Falling from Scaffolding IS Extraordinary?

Alright, dear readers, I’ve got an interesting one for you today!  (Not that I don’t always have interesting stuff…)

As we know, Labor Code section 3208.3(h) provides a defense to psychiatric injury allegedly sustained by an employee with an employment history of less than six months with that employer, unless the injury was sudden and extraordinary.  The sudden part is usually a given, but the extraordinary element depends on the nature of the work.

For example, burning one’s hand with an iron while engaged in the dry-cleaning trade is exactly what you would expect to happen, so it’s not extraordinary.   (Bonilla v.
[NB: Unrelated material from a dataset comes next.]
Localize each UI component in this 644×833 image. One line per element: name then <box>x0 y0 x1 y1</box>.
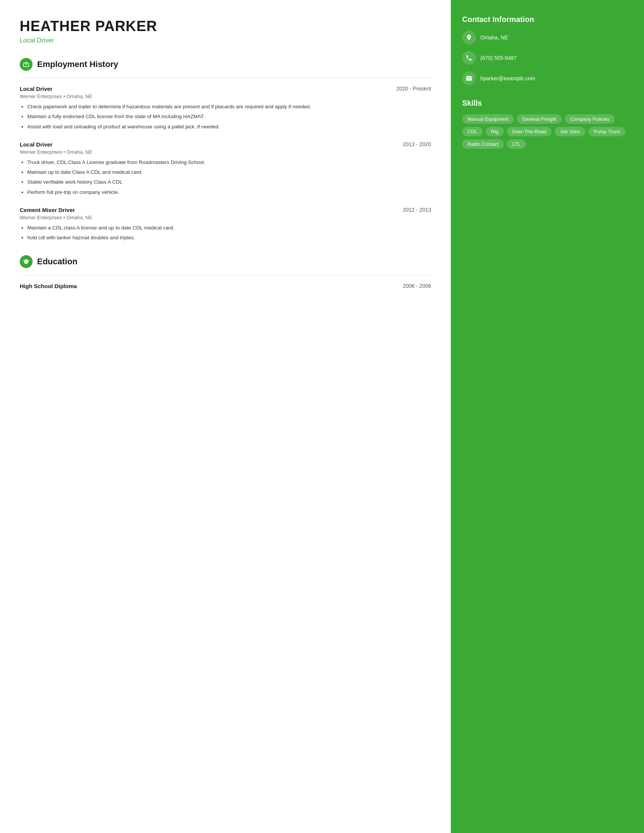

WCAB.)  The same can be said of falling off a 24’ ladder while picking avocados.

But, in the recent case of Carlos Torrez v. Sequa Enterprises, the WCJ found, as did the WCAB, that a window-installer falling from a second-floor scaffold is “extraordinary.”

 

Mr. Torrez was employed installing a window on the second floor of a residential unit, having been employed by Sequa for less than six months, and when scaffolding rocked (apparently it was not tied to the building) he fell between the scaffolding and the building, causing very serious injuries.  It appears that the employer had failed to adopt some of the safety measures used by other scaffold-using businesses.

In resisting the psyche claim, however, the defense raised the issue of 3208.3(h), which shifted the burden back onto the applicant to prove that this was an extraordinary injury.  Well, not content to simply lose out the psyche claim, the applicant’s attorney went on the offensive and found an expert witness to testify that a fall from a second-floor scaffold WAS extraordinary in this business.

Applicant put on a 30-year veteran of the construction industry, who had worked on over 400 projects, 90% of which had involved scaffolding work.  In his opinion, this injury was not one that a person would expect doing this type of work.

The WCAB affirmed – there’s no need for a professional degree or license to qualify as an expert, and it was sufficient that the witness possessed special knowledge of the subject matter (typically to bridge the gap between the fact-finding duty of the WCJ and the facts that are beyond common knowledge).

But recall, if you will, that in the avocado case, the injured worker testified to having picked fruit since he was 17 years old (being 35 at the date of injury), and that between 1992 and 2010, had never fallen off a ladder, nor heard of anyone else doing the same.  In that case, the injured worker’s testimony, which was the functional equivalent of the expert witness testimony in this case, failed to sway the Court of Appeal.

So, dear readers, what should the defense community do to respond to such a situation?  Well, when we’re facing a psyche claim perhaps it should be standard operating procedure to locate an expert witness that will affirmatively prove (if only to negate applicant’s attempt to meet his or her burden) that the event was not extraordinary.

Realistically, the best person to help you with this is going to be the employer, who will likely be familiar with the industry and know someone who is a 30-year veteran or the like.  And it might prove to be worthwhile to go after the extra litigation expense of retaining an expert.  It certainly paid off for applicant in this case.